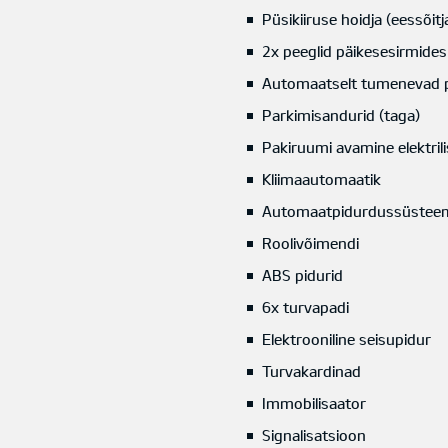
Püsikiiruse hoidja (eessõitj
2x peeglid päikesesirmides
Automaatselt tumenevad p
Parkimisandurid (taga)
Pakiruumi avamine elektrilis
Kliimaautomaatik
Automaatpidurdussüstee
Roolivõimendi
ABS pidurid
6x turvapadi
Elektrooniline seisupidur
Turvakardinad
Immobilisaator
Signalisatsioon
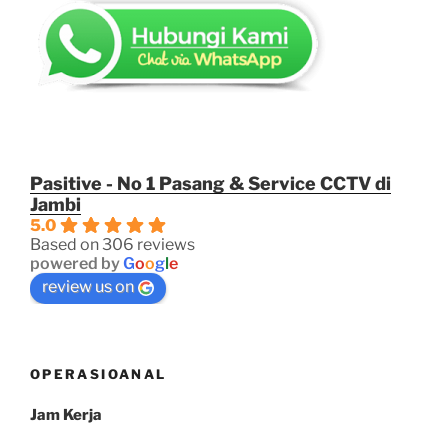
Pasitive - No 1 Pasang & Service CCTV di
Jambi
5.0
Based on 306 reviews
powered by
G
o
o
g
l
e
review us on
OPERASIOANAL
Jam Kerja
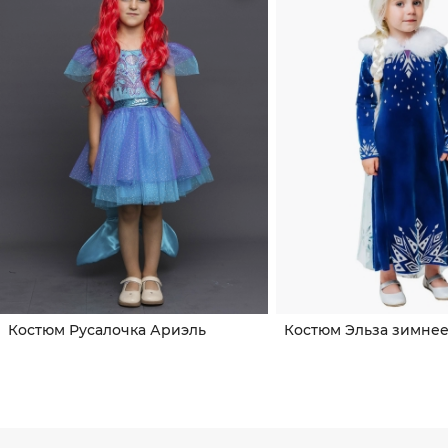
Костюм Русалочка Ариэль
Костюм Эльза зимнее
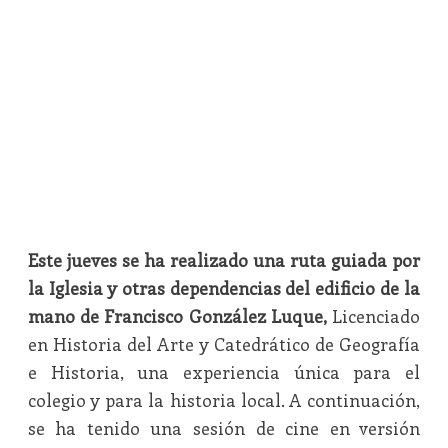
Este jueves se ha realizado una ruta guiada por
la Iglesia y otras dependencias del edificio de la
mano de Francisco González Luque,
Licenciado
en Historia del Arte y Catedrático de Geografía
e Historia, una experiencia única para el
colegio y para la historia local. A continuación,
se ha tenido una sesión de cine en versión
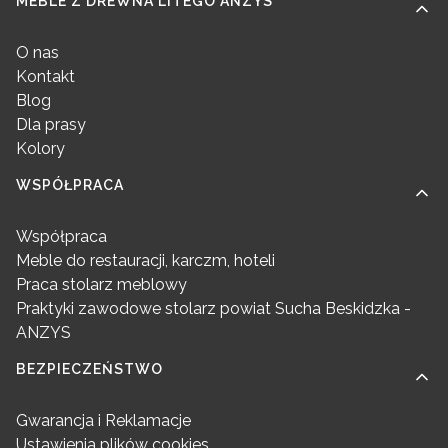
Linki w stopce
MEBLE Z DREWNA LITEGO ANZYS
O nas
Kontakt
Blog
Dla prasy
Kolory
WSPÓŁPRACA
Współpraca
Meble do restauracji, karczm, hoteli
Praca stolarz meblowy
Praktyki zawodowe stolarz powiat Sucha Beskidzka -
ANZYS
BEZPIECZEŃSTWO
Gwarancja i Reklamacje
Ustawienia plików cookies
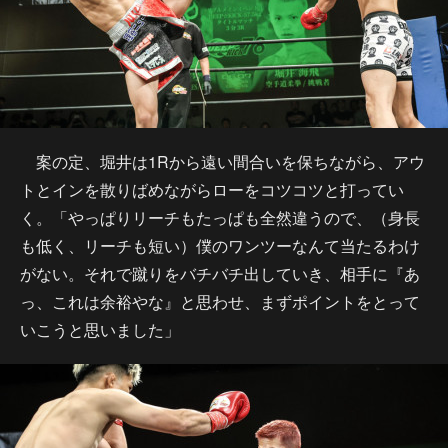
案の定、堀井は1Rから遠い間合いを保ちながら、アウ
トとインを散りばめながらローをコツコツと打ってい
く。「やっぱりリーチもたっぱも全然違うので、（身長
も低く、リーチも短い）僕のワンツーなんて当たるわけ
がない。それで蹴りをバチバチ出していき、相手に『あ
っ、これは余裕やな』と思わせ、まずポイントをとって
いこうと思いました」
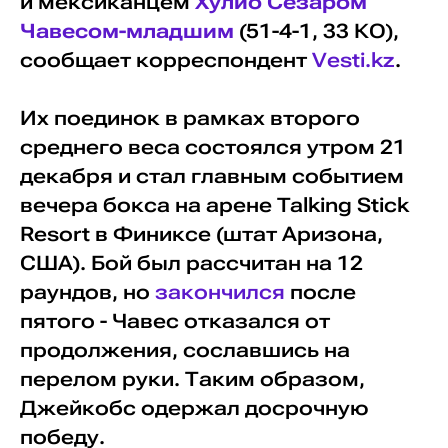
и мексиканцем
Хулио Сезаром
Чавесом-младшим
(51-4-1, 33 КО),
сообщает корреспондент
Vesti.kz
.
Их поединок в рамках второго
среднего веса состоялся утром 21
декабря и стал главным событием
вечера бокса на арене Talking Stick
Resort в Финиксе (штат Аризона,
США). Бой был рассчитан на 12
раундов, но
закончился
после
пятого - Чавес отказался от
продолжения, сославшись на
перелом руки. Таким образом,
Джейкобс одержал досрочную
победу.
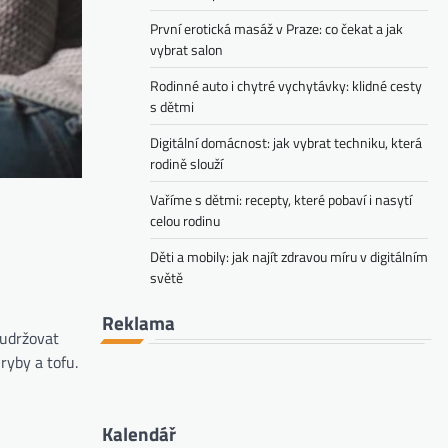
První erotická masáž v Praze: co čekat a jak
vybrat salon
Rodinné auto i chytré vychytávky: klidné cesty
s dětmi
Digitální domácnost: jak vybrat techniku, která
rodině slouží
Vaříme s dětmi: recepty, které pobaví i nasytí
celou rodinu
Děti a mobily: jak najít zdravou míru v digitálním
světě
Reklama
 udržovat
ryby a tofu.
Kalendář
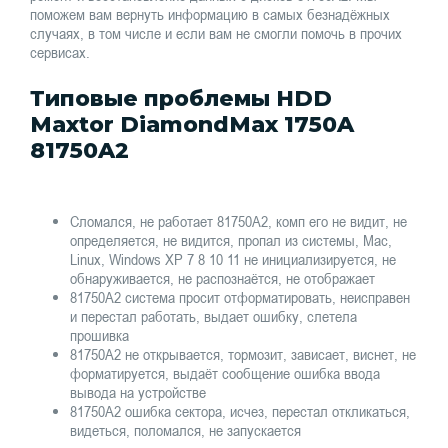
поможем вам вернуть информацию в самых безнадёжных
случаях, в том числе и если вам не смогли помочь в прочих
сервисах.
Типовые проблемы HDD
Maxtor DiamondMax 1750A
81750A2
Сломался, не работает 81750A2, комп его не видит, не
определяется, не видится, пропал из системы, Mac,
Linux, Windows XP 7 8 10 11 не инициализируется, не
обнаруживается, не распознаётся, не отображает
81750A2 система просит отформатировать, неисправен
и перестал работать, выдает ошибку, слетела
прошивка
81750A2 не открывается, тормозит, зависает, виснет, не
форматируется, выдаёт сообщение ошибка ввода
вывода на устройстве
81750A2 ошибка сектора, исчез, перестал откликаться,
видеться, поломался, не запускается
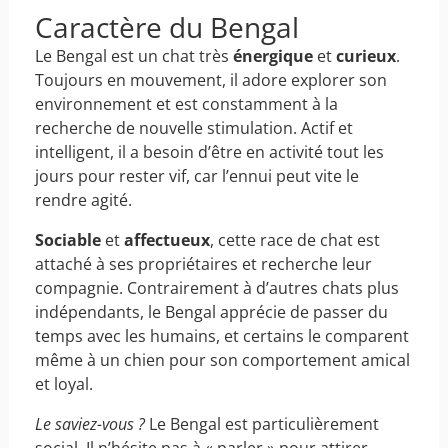
Caractère du Bengal
Le Bengal est un chat très
énergique
et
curieux
.
Toujours en mouvement, il adore explorer son
environnement et est constamment à la
recherche de nouvelle stimulation. Actif et
intelligent, il a besoin d’être en activité tout les
jours pour rester vif, car l’ennui peut vite le
rendre agité.
Sociable
et
affectueux
, cette race de chat est
attaché à ses propriétaires et recherche leur
compagnie. Contrairement à d’autres chats plus
indépendants, le Bengal apprécie de passer du
temps avec les humains, et certains le comparent
même à un chien pour son comportement amical
et loyal.
Le saviez-vous ?
Le Bengal est particulièrement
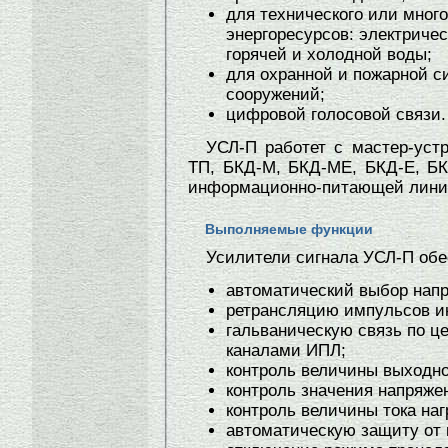
для технического или мног
энергоресурсов: электричес
горячей и холодной воды;
для охранной и пожарной с
сооружений;
цифровой голосовой связи.
УСЛ-П работет с мастер-уст
ТП, БКД-М, БКД-МЕ, БКД-Е, БК
информационно-питающей лини
Выполняемые функции
Усилители сигнала УСЛ-П об
автоматический выбор напр
ретрансляцию импульсов и
гальваническую связь по ц
каналами ИПЛ;
контроль величины выходн
контроль значения напряж
контроль величины тока наг
автоматическую защиту от 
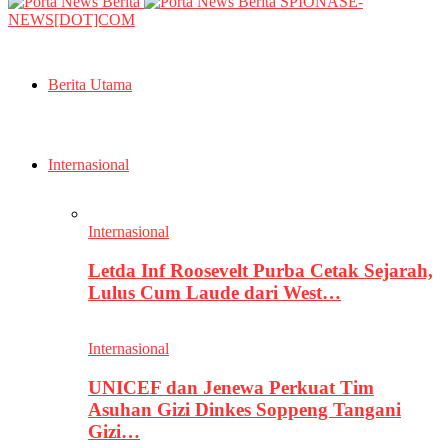
SPIONASE-
NEWS[DOT]COM
Berita Utama
Internasional
Internasional
Letda Inf Roosevelt Purba Cetak Sejarah,
Lulus Cum Laude dari West…
Internasional
UNICEF dan Jenewa Perkuat Tim
Asuhan Gizi Dinkes Soppeng Tangani
Gizi…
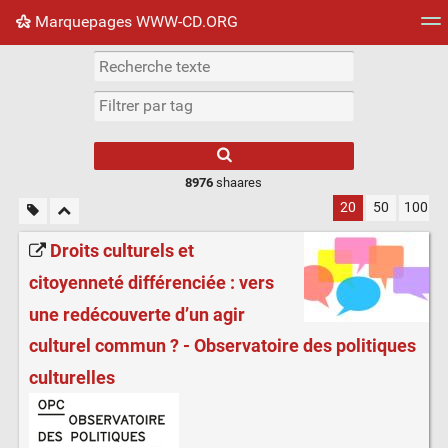
Marquepages WWW-CD.ORG
Nuage de tags
Mur d'images
Quotidien
Flux RS
8976
shaares
20
50
100
Droits culturels et
citoyenneté différenciée : vers
une redécouverte d’un agir
culturel commun ? - Observatoire des politiques
culturelles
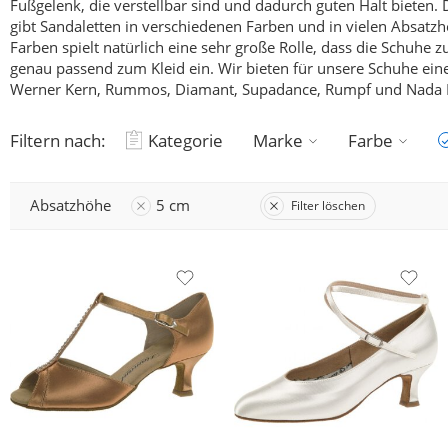
Fußgelenk, die verstellbar sind und dadurch guten Halt bieten.
D
gibt Sandaletten in verschiedenen Farben und in vielen Absatz
Farben spielt natürlich eine sehr große Rolle, dass die Schuh
genau passend zum Kleid ein. Wir bieten für unsere Schuhe ein
Werner Kern, Rummos, Diamant, Supadance, Rumpf und Nada 
Filtern nach:
Kategorie
Marke
Farbe
Absatzhöhe
5 cm
Filter löschen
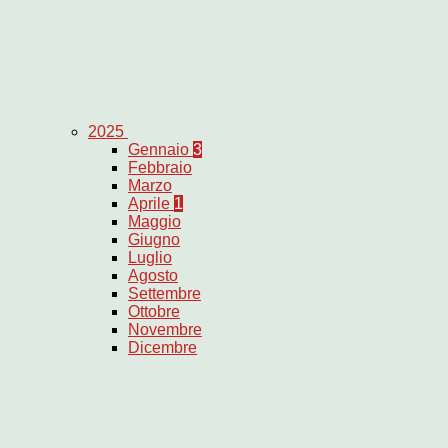
2025
Gennaio
3
Febbraio
Marzo
Aprile
1
Maggio
Giugno
Luglio
Agosto
Settembre
Ottobre
Novembre
Dicembre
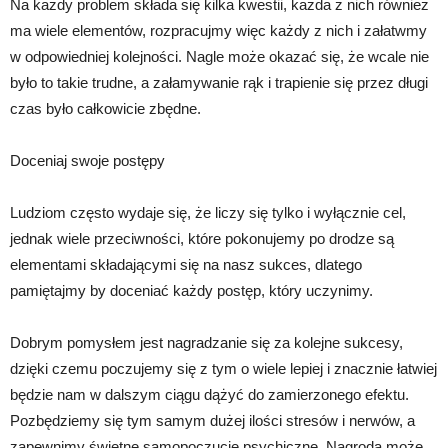
Na każdy problem składa się kilka kwestii, każda z nich również
ma wiele elementów, rozpracujmy więc każdy z nich i załatwmy
w odpowiedniej kolejności. Nagle może okazać się, że wcale nie
było to takie trudne, a załamywanie rąk i trapienie się przez długi
czas było całkowicie zbędne.
Doceniaj swoje postępy
Ludziom często wydaje się, że liczy się tylko i wyłącznie cel,
jednak wiele przeciwności, które pokonujemy po drodze są
elementami składającymi się na nasz sukces, dlatego
pamiętajmy by doceniać każdy postęp, który uczynimy.
Dobrym pomysłem jest nagradzanie się za kolejne sukcesy,
dzięki czemu poczujemy się z tym o wiele lepiej i znacznie łatwiej
będzie nam w dalszym ciągu dążyć do zamierzonego efektu.
Pozbędziemy się tym samym dużej ilości stresów i nerwów, a
zapewnimy świetne samopoczucie psychiczne. Nagrodą może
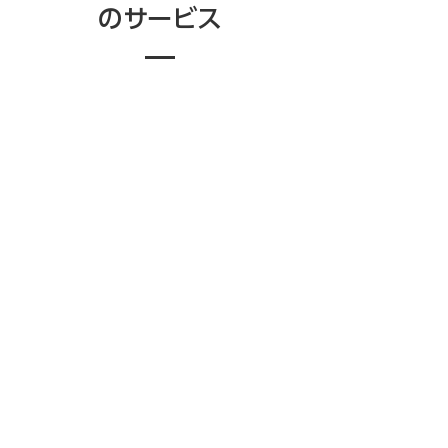
のサービス
組織の課題は一様ではありませ
ん。現状の診断から人材採用、即
戦力の紹介まで、組織変革のフェ
ーズとニーズに合わせた最適なサ
ービスを提供しています。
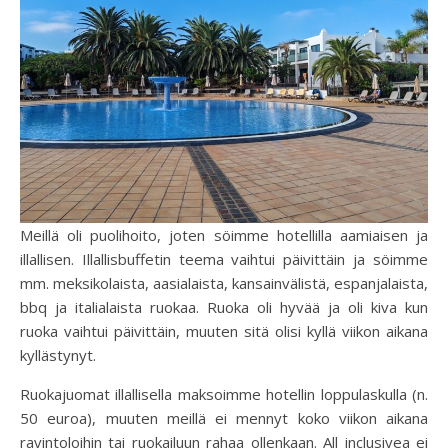
Meillä oli puolihoito, joten söimme hotellilla aamiaisen ja
illallisen. Illallisbuffetin teema vaihtui päivittäin ja söimme
mm. meksikolaista, aasialaista, kansainvälistä, espanjalaista,
bbq ja italialaista ruokaa. Ruoka oli hyvää ja oli kiva kun
ruoka vaihtui päivittäin, muuten sitä olisi kyllä viikon aikana
kyllästynyt.
Ruokajuomat illallisella maksoimme hotellin loppulaskulla (n.
50 euroa), muuten meillä ei mennyt koko viikon aikana
ravintoloihin tai ruokailuun rahaa ollenkaan. All inclusivea ei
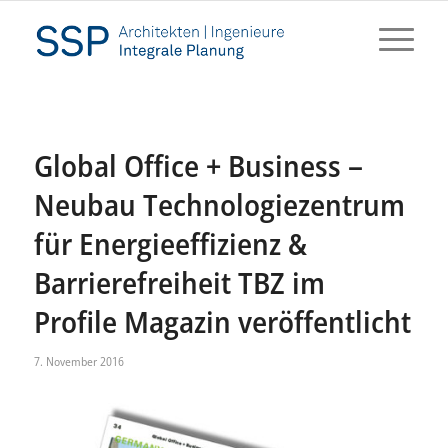
Global Office + Business –
Neubau Technologiezentrum
für Energieeffizienz &
Barrierefreiheit TBZ im
Profile Magazin veröffentlicht
7. November 2016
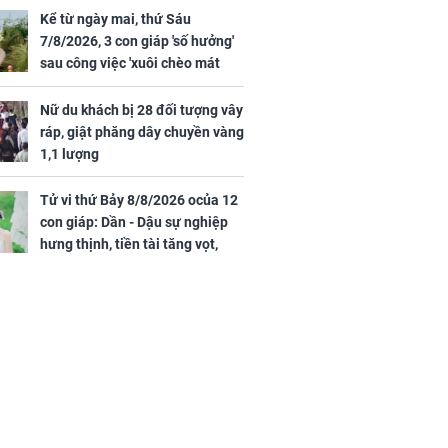
Kể từ ngày mai, thứ Sáu
7/8/2026, 3 con giáp 'số hưởng'
sau công việc 'xuôi chèo mát
iệt lên tiếng
mái', tiền tài 'thu về như nước',
ồn thay tim,
tình duyên viên mãn
Nữ du khách bị 28 đối tượng vây
hứng minh sức
ráp, giật phăng dây chuyền vàng
1,1 lượng
Tử vi thứ Bảy 8/8/2026 ocủa 12
con giáp: Dần - Dậu sự nghiệp
hưng thịnh, tiền tài tăng vọt,
Mão - Thân công việc bất trắc,
tiền mất tật mang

▸ **Work order**: Print once more, exactly, the lines that start at the top of the records above and end at the line with "Gwarancja i Reklamacje", skipping all pictures.

▸ **Answer to this exercise**:
Püsikiiruse hoidja (eessõitj
2x peeglid päikesesirmides
Automaatselt tumenevad p
Parkimisandurid (taga)
Pakiruumi avamine elektrilis
Kliimaautomaatik
Automaatpidurdussüstee
Roolivõimendi
ABS pidurid
6x turvapadi
Elektrooniline seisupidur
Turvakardinad
Immobilisaator
Signalisatsioon
Pasitive - No 1 Pasang & Service CCTV di
Jambi
5.0
Based on 306 reviews
powered by
G
o
o
g
l
e
review us on
OPERASIOANAL
Jam Kerja
Костюм Русалочка Ариэль
Костюм Эльза зимнее
Este jueves se ha realizado una ruta guiada por
la Iglesia y otras dependencias del edificio de la
mano de Francisco González Luque,
Licenciado
en Historia del Arte y Catedrático de Geografía
e Historia, una experiencia única para el
colegio y para la historia local. A continuación,
se ha tenido una sesión de cine en versión
Linki w stopce
MEBLE Z DREWNA LITEGO ANZYS
O nas
Kontakt
Blog
Dla prasy
Kolory
WSPÓŁPRACA
Współpraca
Meble do restauracji, karczm, hoteli
Praca stolarz meblowy
Praktyki zawodowe stolarz powiat Sucha Beskidzka -
ANZYS
BEZPIECZEŃSTWO
Gwarancja i Reklamacje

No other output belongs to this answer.